-- Aim of the exercise --
Repeat all the lines below exactly, but omit the pictures.

-- Stored data --
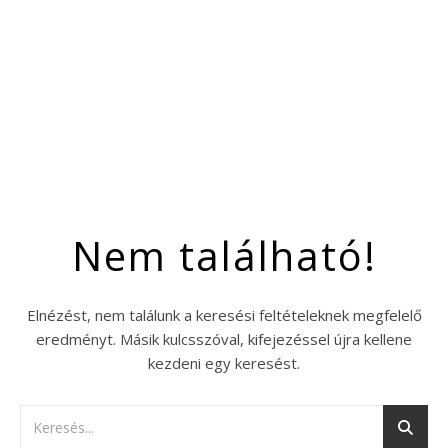
Nem található!
Elnézést, nem találunk a keresési feltételeknek megfelelő
eredményt. Másik kulcsszóval, kifejezéssel újra kellene
kezdeni egy keresést.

-- Exercise solution --
Nem található!
Elnézést, nem találunk a keresési feltételeknek megfelelő
eredményt. Másik kulcsszóval, kifejezéssel újra kellene
kezdeni egy keresést.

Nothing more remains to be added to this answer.